Calendar integration is the other quiet strength. Scheduling a meeting from inside a mail thread, sending availability via "Suggested times", and accepting an invite without leaving the message — these are small affordances that add up. The Android tablet layout uses the wider canvas properly with a three-pane view (folders, list, message) rather than scaling up the phone UI.
ROOM TO IMPROVE
Copilot is paywalled to a degree that frustrates non-enterprise users. The "Draft with Copilot" button is visible to everyone but tapping it on a personal account routes to an upsell. Users on free Outlook.com accounts see the AI prompts and can't use them. Microsoft would either hide the UI for unlicensed users or offer a metered free tier; the current state is the worst of both.

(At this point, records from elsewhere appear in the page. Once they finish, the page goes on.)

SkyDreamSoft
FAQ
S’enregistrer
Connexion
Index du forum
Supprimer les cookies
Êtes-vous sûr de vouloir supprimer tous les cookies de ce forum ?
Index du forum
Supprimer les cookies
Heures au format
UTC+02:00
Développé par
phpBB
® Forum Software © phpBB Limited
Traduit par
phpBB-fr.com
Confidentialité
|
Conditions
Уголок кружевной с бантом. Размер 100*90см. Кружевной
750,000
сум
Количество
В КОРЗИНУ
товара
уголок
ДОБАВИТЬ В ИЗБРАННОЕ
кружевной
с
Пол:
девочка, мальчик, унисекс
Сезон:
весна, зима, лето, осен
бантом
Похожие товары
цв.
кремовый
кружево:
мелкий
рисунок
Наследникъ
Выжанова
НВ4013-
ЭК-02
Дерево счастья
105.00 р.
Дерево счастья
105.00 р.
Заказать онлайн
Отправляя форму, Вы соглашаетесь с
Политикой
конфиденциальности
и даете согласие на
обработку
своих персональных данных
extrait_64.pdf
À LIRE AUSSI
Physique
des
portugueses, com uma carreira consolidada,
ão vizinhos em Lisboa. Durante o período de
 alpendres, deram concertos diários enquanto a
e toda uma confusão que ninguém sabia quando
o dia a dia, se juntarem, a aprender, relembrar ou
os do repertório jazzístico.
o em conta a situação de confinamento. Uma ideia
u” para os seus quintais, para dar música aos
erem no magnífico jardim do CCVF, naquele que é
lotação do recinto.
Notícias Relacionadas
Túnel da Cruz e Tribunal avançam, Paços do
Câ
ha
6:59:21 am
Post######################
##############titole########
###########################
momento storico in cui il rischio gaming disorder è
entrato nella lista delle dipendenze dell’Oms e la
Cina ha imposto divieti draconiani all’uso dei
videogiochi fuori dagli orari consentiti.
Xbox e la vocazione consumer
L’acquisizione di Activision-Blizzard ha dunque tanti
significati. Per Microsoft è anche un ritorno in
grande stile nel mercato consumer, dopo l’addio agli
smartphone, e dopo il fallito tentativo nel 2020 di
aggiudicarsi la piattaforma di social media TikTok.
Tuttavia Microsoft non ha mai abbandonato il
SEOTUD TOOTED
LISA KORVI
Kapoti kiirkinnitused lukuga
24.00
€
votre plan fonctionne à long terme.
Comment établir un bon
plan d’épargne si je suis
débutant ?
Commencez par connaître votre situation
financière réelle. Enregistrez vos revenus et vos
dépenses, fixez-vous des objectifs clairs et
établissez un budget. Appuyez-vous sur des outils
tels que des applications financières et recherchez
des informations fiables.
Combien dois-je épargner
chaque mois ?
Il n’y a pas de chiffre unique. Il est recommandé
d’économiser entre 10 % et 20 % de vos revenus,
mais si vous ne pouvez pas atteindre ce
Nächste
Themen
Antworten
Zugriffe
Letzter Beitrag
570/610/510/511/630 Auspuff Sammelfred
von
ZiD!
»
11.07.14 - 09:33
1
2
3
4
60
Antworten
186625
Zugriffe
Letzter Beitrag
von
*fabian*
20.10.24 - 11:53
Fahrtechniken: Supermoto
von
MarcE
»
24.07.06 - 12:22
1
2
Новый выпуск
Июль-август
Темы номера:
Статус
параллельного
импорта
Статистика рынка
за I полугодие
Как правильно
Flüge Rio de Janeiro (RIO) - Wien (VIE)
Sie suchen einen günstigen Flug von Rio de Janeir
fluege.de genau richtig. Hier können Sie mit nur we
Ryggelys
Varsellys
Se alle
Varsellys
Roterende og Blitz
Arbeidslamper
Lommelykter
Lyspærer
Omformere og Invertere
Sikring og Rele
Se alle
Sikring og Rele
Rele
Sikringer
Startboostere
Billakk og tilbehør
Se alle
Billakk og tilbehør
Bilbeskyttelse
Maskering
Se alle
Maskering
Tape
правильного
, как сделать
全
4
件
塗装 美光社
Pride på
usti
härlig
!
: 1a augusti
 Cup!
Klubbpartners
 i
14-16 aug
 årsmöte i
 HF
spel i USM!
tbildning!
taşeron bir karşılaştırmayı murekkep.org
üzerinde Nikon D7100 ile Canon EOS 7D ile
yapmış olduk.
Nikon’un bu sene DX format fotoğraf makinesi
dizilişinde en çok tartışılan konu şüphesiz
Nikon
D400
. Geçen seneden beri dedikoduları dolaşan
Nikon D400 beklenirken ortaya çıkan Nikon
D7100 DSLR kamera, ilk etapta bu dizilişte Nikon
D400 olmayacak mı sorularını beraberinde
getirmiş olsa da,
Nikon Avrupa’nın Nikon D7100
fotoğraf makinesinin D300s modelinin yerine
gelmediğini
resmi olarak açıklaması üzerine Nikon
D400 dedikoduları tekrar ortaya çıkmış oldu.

Focused Inbox sorts aggressively enough that legitimate mail occasionally lands in "Other" and stays unread for days. The toggle to disable it is in Settings rather than the inbox header, which means most users who hit the problem don't find the fix. Personal-account ad banners are visually loud and harder to dismiss than they should be — pay-to-remove is bundled into Microsoft 365 Basic, which is more than most people want to pay for an ad-free mail app.
CONCLUSION
Install Outlook on Android if you have a Microsoft 365 work account, or if you juggle two or more mail accounts where one of them is Exchange. The combined-inbox plus Calendar integration is the strongest argument. Gmail-only users on Android already have Gmail, which handles the single-account case at least as well. Watch the Copilot pricing posture — Microsoft is clearly betting on AI as the upsell hook, and how that lands with non-enterprise users will shape the next two years of this app.